• [What this task involves] Among the entries that follow, count the lines with the word "sécurité" and report the number by itself.

• [Listed entries]
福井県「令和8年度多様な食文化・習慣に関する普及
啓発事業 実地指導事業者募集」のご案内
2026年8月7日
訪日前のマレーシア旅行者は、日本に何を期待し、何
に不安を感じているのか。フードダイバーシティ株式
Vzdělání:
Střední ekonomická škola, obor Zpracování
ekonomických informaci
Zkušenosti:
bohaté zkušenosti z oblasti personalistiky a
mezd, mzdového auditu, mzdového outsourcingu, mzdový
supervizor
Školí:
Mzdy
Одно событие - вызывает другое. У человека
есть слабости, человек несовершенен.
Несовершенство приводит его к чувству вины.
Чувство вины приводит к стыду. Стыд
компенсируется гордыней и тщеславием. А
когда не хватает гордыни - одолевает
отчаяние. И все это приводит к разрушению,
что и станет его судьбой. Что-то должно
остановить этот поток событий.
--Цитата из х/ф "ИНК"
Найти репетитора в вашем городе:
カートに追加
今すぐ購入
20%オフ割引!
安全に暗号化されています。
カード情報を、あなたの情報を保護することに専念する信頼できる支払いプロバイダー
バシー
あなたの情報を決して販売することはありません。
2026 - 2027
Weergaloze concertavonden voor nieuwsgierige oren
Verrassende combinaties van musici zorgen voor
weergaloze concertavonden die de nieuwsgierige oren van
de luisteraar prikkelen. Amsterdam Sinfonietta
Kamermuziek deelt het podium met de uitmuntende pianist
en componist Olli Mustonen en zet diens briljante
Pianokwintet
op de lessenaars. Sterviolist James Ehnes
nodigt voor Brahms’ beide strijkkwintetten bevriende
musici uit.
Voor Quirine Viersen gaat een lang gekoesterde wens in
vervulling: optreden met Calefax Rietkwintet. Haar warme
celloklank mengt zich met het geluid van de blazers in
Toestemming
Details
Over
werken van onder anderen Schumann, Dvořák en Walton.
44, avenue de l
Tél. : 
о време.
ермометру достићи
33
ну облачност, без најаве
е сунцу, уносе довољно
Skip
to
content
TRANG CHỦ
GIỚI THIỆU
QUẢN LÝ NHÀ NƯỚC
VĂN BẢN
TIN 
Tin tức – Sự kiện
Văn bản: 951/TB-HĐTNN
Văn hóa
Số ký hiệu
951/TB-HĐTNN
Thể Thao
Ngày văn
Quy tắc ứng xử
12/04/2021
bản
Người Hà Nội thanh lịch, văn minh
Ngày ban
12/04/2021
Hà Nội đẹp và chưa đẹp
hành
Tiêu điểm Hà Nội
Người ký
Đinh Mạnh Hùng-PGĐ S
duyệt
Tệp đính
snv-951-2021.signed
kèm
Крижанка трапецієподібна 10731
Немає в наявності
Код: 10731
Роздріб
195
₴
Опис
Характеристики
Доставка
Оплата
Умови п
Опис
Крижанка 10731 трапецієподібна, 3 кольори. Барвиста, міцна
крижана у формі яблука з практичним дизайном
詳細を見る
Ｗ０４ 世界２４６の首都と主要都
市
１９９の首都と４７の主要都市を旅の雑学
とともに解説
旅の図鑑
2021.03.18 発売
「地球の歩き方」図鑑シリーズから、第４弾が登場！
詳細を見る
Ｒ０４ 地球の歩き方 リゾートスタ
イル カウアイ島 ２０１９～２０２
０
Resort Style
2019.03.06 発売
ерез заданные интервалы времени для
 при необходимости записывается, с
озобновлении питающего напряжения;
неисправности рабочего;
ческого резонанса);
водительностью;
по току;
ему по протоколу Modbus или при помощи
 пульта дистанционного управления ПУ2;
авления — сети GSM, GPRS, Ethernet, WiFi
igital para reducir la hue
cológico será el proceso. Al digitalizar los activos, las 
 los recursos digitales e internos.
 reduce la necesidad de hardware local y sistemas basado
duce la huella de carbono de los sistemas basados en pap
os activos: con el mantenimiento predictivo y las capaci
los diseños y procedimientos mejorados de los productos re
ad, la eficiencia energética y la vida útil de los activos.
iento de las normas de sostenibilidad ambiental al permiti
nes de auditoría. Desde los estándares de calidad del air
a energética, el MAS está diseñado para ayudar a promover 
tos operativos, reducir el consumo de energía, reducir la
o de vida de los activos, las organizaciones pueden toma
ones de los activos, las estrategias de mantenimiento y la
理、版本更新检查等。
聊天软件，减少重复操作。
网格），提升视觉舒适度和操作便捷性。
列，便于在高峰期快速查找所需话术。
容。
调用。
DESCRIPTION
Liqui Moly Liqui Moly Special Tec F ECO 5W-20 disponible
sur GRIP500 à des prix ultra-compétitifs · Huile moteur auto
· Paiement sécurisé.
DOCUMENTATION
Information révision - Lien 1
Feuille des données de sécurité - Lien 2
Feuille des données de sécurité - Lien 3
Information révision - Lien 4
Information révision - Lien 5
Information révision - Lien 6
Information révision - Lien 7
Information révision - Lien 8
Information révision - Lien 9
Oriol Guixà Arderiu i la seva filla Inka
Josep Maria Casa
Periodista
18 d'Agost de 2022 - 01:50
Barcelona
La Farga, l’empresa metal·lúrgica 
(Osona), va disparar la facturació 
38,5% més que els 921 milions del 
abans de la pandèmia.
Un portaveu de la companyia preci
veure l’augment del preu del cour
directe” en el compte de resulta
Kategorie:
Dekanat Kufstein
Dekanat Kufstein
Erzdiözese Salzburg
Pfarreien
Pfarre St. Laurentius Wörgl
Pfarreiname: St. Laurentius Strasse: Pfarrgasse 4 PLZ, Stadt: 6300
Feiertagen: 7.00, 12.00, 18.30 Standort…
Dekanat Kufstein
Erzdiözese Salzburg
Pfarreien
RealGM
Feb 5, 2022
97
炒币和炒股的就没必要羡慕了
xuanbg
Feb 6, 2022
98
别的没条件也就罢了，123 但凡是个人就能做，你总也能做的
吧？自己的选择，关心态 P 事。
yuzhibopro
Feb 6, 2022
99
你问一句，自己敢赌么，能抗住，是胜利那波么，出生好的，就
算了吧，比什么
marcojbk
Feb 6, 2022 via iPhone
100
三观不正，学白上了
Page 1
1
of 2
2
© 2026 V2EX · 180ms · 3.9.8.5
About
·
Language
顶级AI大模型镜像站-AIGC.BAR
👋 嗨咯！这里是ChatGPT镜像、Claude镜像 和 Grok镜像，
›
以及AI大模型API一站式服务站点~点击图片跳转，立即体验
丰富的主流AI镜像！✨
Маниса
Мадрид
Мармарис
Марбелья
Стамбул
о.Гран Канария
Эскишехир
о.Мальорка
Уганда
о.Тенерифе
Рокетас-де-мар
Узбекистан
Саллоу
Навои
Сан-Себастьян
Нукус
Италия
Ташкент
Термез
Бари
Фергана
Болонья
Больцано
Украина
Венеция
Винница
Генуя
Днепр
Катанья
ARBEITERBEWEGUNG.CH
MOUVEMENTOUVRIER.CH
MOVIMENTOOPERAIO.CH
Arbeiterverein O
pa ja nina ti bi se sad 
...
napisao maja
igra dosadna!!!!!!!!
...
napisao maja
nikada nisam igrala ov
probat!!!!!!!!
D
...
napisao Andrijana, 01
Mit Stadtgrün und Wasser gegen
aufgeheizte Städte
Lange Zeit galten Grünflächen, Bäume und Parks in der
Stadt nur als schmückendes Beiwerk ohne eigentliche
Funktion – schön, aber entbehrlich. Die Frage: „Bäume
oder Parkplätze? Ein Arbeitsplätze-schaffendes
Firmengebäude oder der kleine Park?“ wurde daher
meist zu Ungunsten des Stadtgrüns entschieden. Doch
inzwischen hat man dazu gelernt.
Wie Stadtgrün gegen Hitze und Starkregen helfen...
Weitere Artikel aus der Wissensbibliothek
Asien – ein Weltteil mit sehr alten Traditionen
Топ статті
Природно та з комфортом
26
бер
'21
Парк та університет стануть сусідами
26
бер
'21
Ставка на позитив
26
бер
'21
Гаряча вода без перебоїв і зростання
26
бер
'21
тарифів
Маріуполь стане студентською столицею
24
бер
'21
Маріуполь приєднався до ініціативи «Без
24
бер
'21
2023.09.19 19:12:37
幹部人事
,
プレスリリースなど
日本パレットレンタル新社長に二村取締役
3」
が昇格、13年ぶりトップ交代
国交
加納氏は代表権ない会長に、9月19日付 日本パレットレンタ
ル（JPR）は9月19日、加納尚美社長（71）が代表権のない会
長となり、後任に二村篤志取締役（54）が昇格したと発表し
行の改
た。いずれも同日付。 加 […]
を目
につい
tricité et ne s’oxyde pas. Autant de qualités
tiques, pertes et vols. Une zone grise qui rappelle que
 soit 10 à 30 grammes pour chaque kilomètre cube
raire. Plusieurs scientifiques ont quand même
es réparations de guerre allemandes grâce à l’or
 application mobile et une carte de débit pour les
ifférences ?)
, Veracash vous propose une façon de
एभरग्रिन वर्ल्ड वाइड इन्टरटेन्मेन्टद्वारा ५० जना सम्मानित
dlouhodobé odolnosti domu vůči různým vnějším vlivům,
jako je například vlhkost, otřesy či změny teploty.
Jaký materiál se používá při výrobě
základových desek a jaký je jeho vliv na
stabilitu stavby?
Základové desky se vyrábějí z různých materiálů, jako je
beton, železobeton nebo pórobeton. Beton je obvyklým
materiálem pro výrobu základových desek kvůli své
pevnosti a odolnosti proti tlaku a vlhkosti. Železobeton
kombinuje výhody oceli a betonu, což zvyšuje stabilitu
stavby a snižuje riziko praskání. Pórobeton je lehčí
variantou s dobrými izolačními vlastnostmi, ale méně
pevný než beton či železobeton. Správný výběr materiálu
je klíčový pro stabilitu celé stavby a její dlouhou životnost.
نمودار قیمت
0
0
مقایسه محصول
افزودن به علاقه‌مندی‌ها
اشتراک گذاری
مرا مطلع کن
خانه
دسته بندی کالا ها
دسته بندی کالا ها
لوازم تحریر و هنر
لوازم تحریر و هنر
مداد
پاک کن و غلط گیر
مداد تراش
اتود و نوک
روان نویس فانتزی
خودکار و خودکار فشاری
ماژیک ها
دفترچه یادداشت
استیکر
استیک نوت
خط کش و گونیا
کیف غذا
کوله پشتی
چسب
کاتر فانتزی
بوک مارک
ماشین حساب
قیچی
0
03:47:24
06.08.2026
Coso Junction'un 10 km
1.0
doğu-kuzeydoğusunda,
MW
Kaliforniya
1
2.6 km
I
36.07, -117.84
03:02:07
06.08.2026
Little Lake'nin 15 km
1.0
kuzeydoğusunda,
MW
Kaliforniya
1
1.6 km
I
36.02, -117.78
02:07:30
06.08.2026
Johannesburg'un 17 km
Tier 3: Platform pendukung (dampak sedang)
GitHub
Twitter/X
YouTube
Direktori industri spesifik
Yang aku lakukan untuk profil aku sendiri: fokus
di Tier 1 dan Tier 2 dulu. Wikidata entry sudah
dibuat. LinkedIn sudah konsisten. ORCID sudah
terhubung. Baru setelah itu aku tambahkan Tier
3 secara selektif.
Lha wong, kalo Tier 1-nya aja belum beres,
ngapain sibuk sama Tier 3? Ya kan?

• [Answer box] 2